Alors qu’elle est courtisée par son voisin Brahim (Youssouf Djaoro), un « frère en islam » plus âgé qu’elle, elle découvre que Maria, taiseuse depuis quelque temps, a été renvoyée du lycée car elle est enceinte. Refusant d’abord l’idée d’un avortement, au nom de ses principes religieux, Amina va ensuite tout faire pour tenter de réunir le million de francs CFA nécessaires pour permettre à sa fille d'avorter. Un acte passible de 5 ans de prison au Tchad et d'une radiation à vie pour le médecin qui le pratique…

Récit d’émancipation
Ne lâchant jamais ses deux personnages principaux, Mahamat Saleh Haroun signe un drame au féminin très fort. Pas question de sensiblerie ou de grandes questions théoriques ici. Lingui enregistre les gestes, les actions, les mouvements de ces femmes subissant de plein fouet une société patriarcale tchadienne. Avortement, viol, excision, éducation des filles… Lingui aborde toutes ces questions sans jamais verser dans le film à thèse, juste en décrivant le parcours d’émancipation d’une mère et de sa fille.

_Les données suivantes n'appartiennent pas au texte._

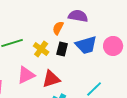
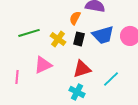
red triangle: (51, 79) -> (82, 69), moved

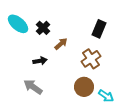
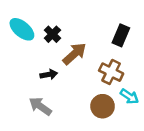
brown arrow: (61, 44) -> (74, 54), size x1.5
brown cross: (91, 59) -> (111, 72), turned -30
cyan arrow: (106, 96) -> (129, 96), moved

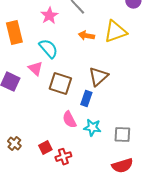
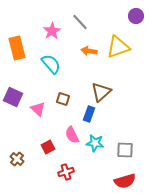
pink triangle: (35, 69) -> (38, 109), moved
brown square: (60, 84) -> (63, 99), size x0.6
red square: (45, 148) -> (48, 147), moved

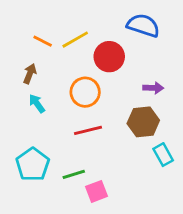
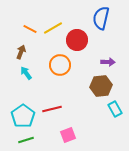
blue semicircle: (143, 25) -> (101, 18), turned -95
red line: (88, 130) -> (52, 109), moved
green line: (74, 174) -> (26, 140), moved

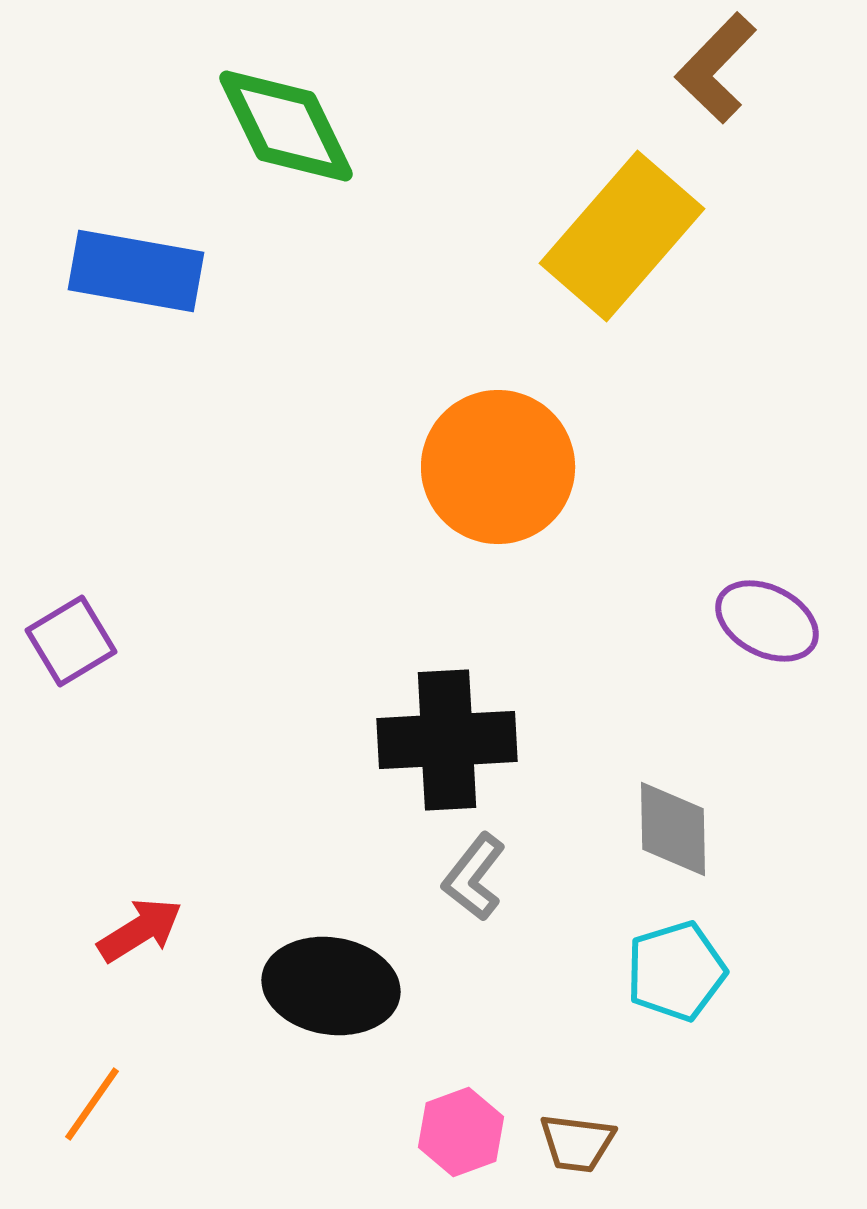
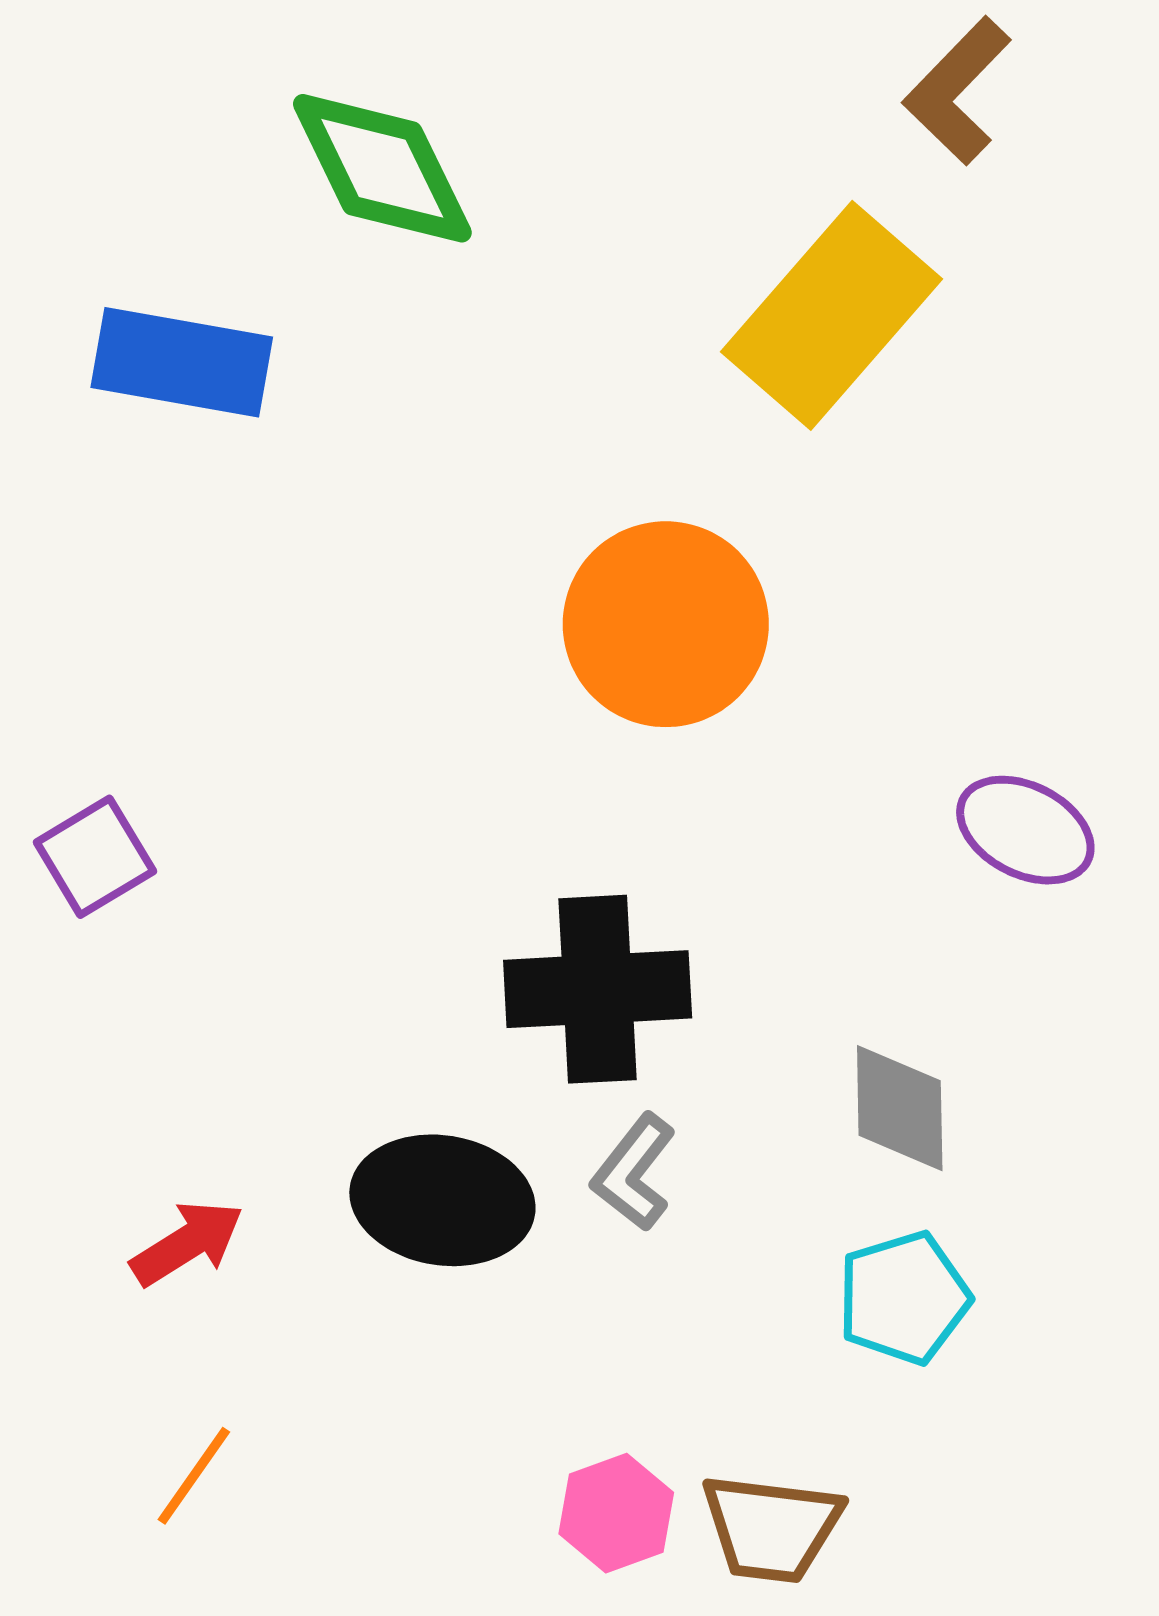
black ellipse: (331, 986) -> (442, 1200), moved
orange line: (92, 1104) -> (194, 1476), moved
brown trapezoid: (577, 1143) -> (771, 1528), size x1.4

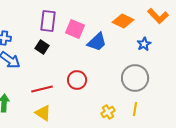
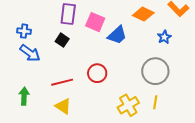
yellow cross: (108, 112) -> (128, 105), size x1.5

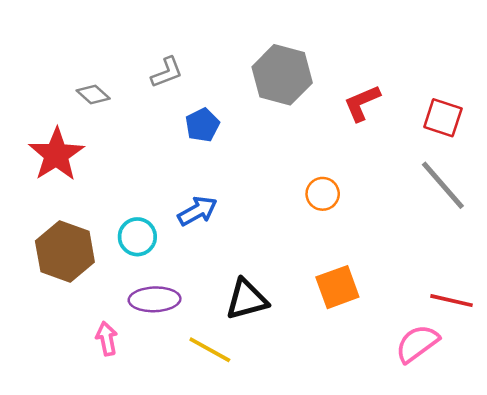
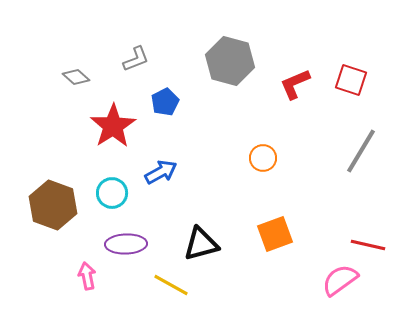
red square: (443, 118) -> (351, 80), moved
red star: (56, 155) -> (113, 126), moved
gray line: (443, 185) -> (361, 151), turned 72

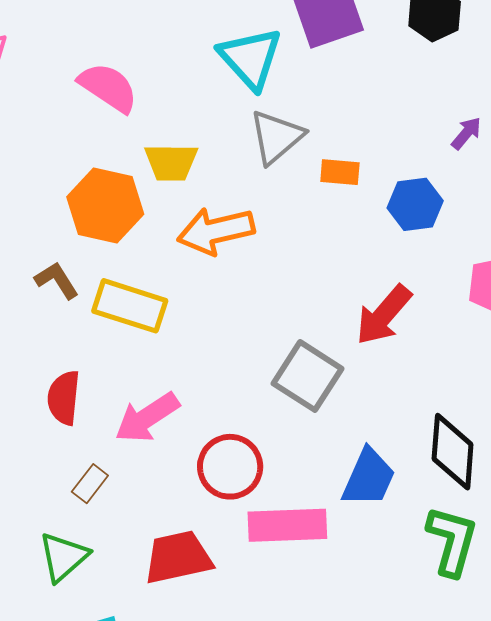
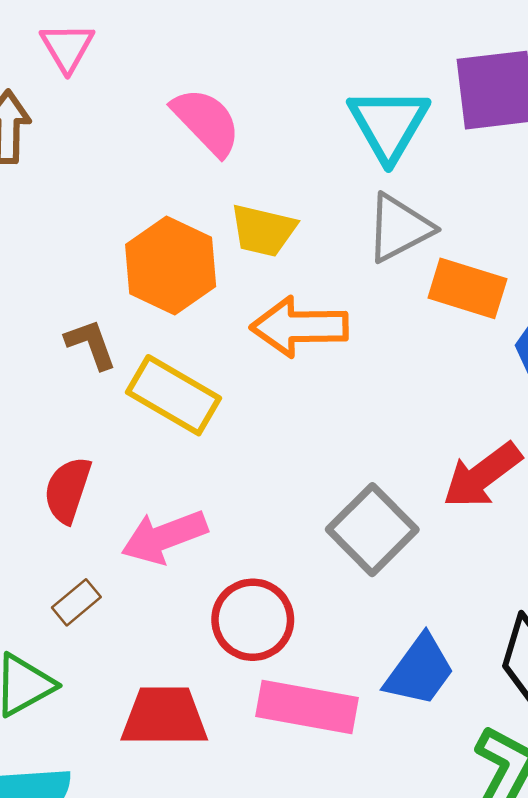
orange rectangle: (340, 172) -> (467, 288), size x1.5

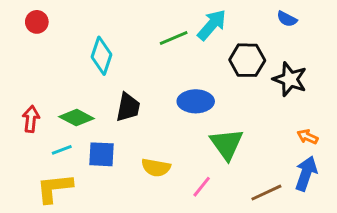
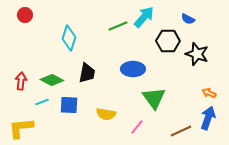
blue semicircle: (287, 19) -> (188, 19), moved
yellow L-shape: (54, 188) -> (21, 128), moved

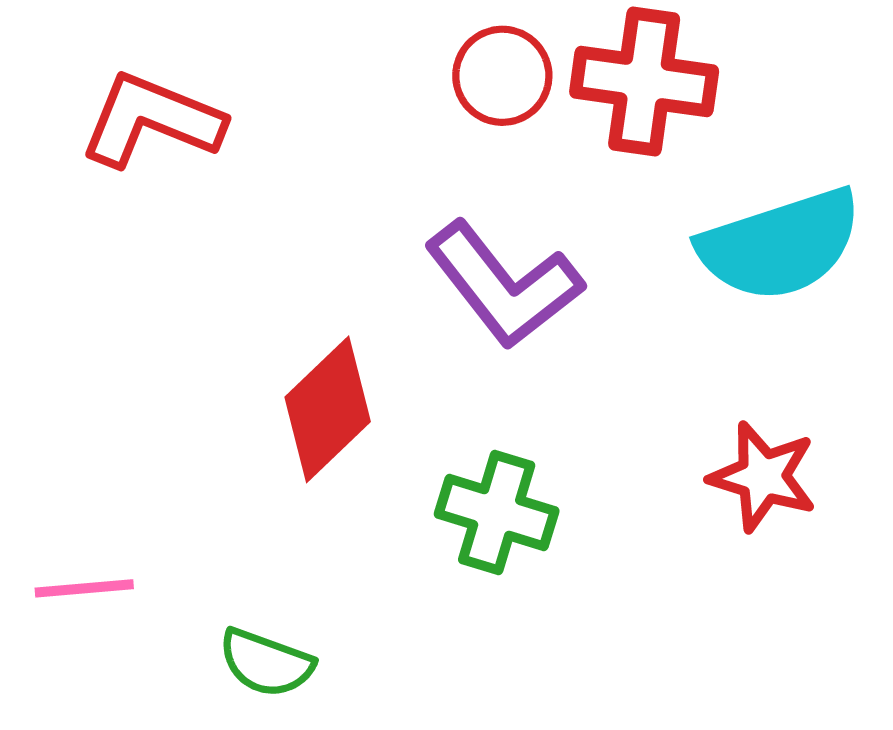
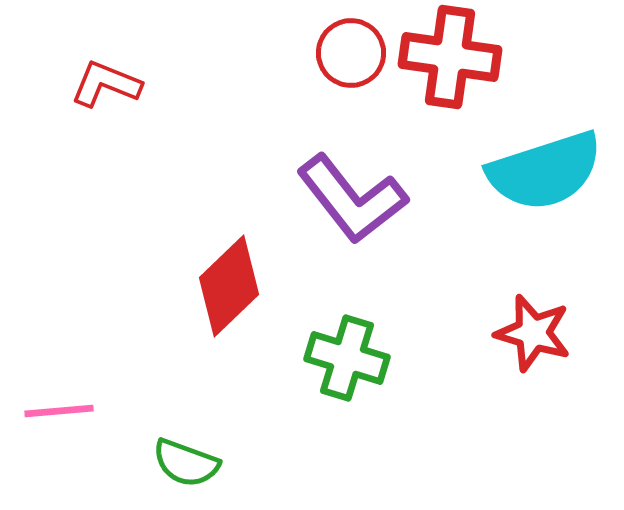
red L-shape: (152, 120) -> (106, 84), size x0.7

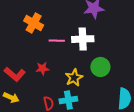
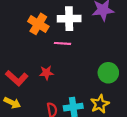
white cross: (83, 39) -> (69, 19), moved
yellow star: (74, 78) -> (100, 104), moved

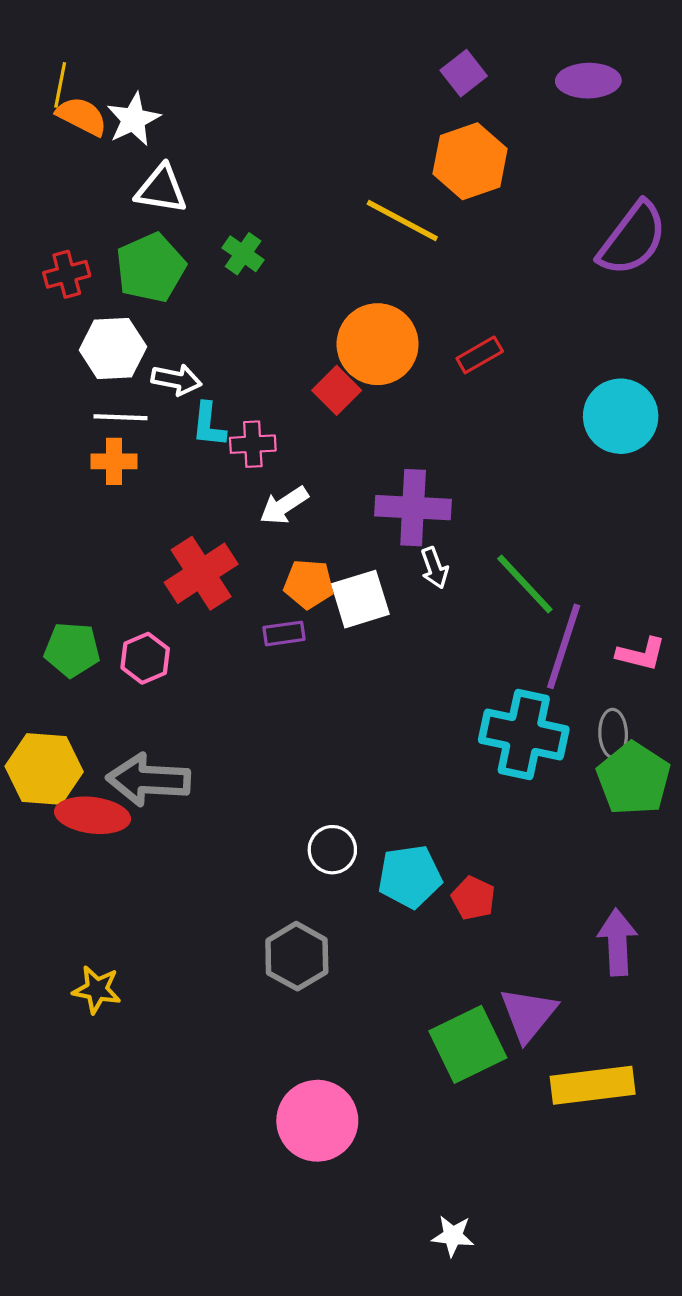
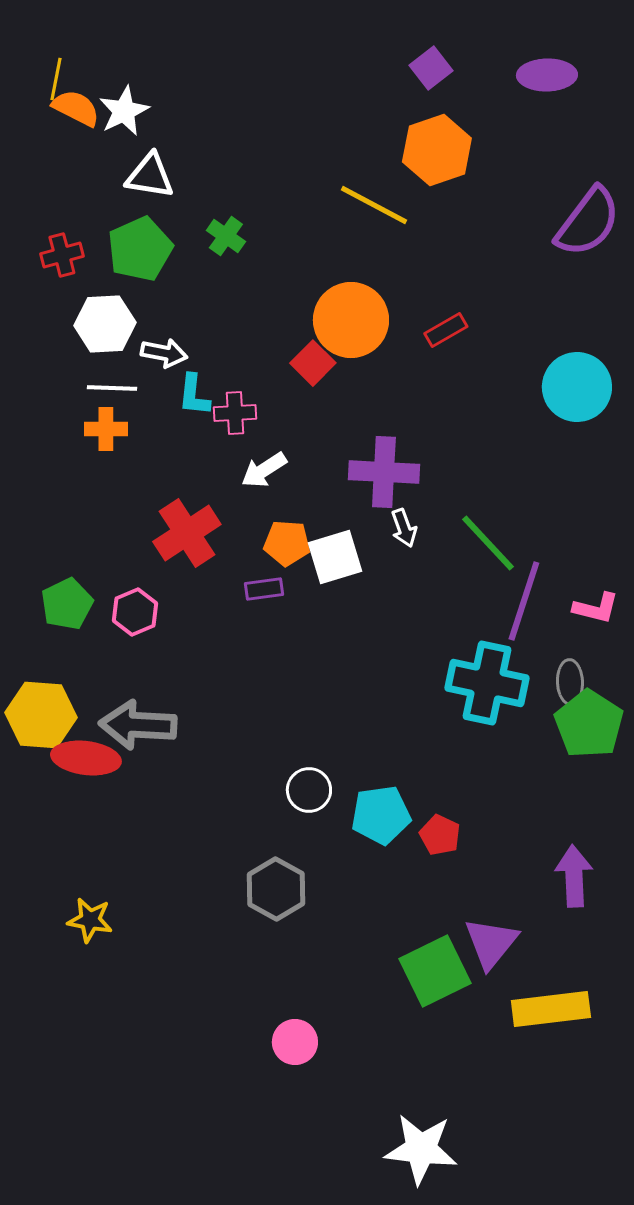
green pentagon: (72, 650) -> (67, 604), turned -30
pink circle: (317, 1121) -> (295, 1042), size x0.6
white star: (453, 1236) -> (421, 1149), size x1.8

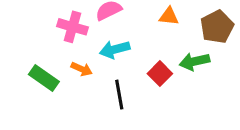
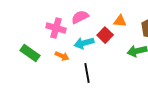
red square: (160, 74) -> (105, 35), moved
green rectangle: (44, 78) -> (30, 53), moved

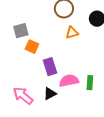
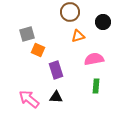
pink semicircle: (69, 81) -> (94, 59), moved
black triangle: (50, 94) -> (56, 97), turned 32

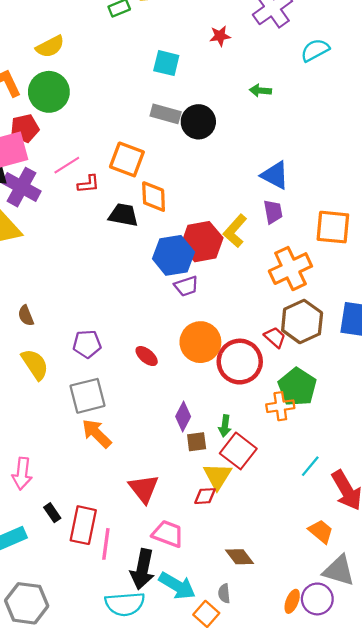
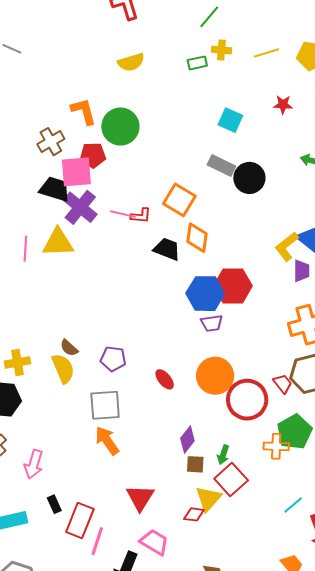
yellow semicircle: (50, 47) -> (131, 62), moved
pink line: (67, 165) -> (123, 214), moved, turned 35
yellow L-shape: (235, 231) -> (287, 246), moved
brown semicircle: (26, 316) -> (69, 348), moved, turned -36

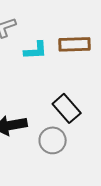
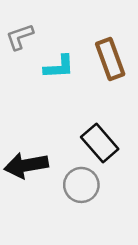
brown rectangle: (75, 44) -> (110, 59), turned 72

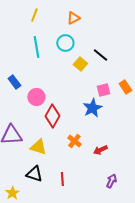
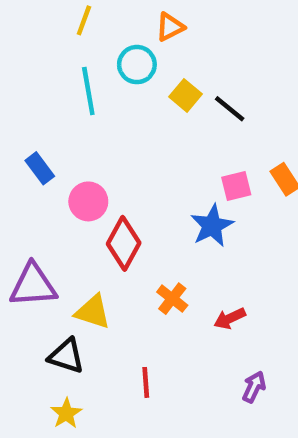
cyan circle: (65, 43) -> (137, 65), moved
yellow square: (80, 64) -> (185, 95), moved
black triangle: (34, 174) -> (66, 356), moved
yellow star: (12, 193) -> (66, 413), moved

Très sensuelle, la mise en scène d’Haroun se focalise sur les corps, les visages, les cheveux, les tissus (dont le voile)... Mais aussi sur les bruits et l’agitation des rues de N’Djamena, pour donner du corps, de la profondeur à un récit volontairement basique, réduit, non à des enjeux moraux sur l’avortement ou sur l’archaïsme de la société tchadienne, mais à un but pour l'héroïne: comment cette mère célibataire, pauvre, parviendra-t-elle à empêcher sa fille de vivre la même vie de malheur qu’elle, qui fut bannie par sa famille et rejetée par la société parce qu’elle élevait seule l’enfant d’un homme qui l’a abandonnée…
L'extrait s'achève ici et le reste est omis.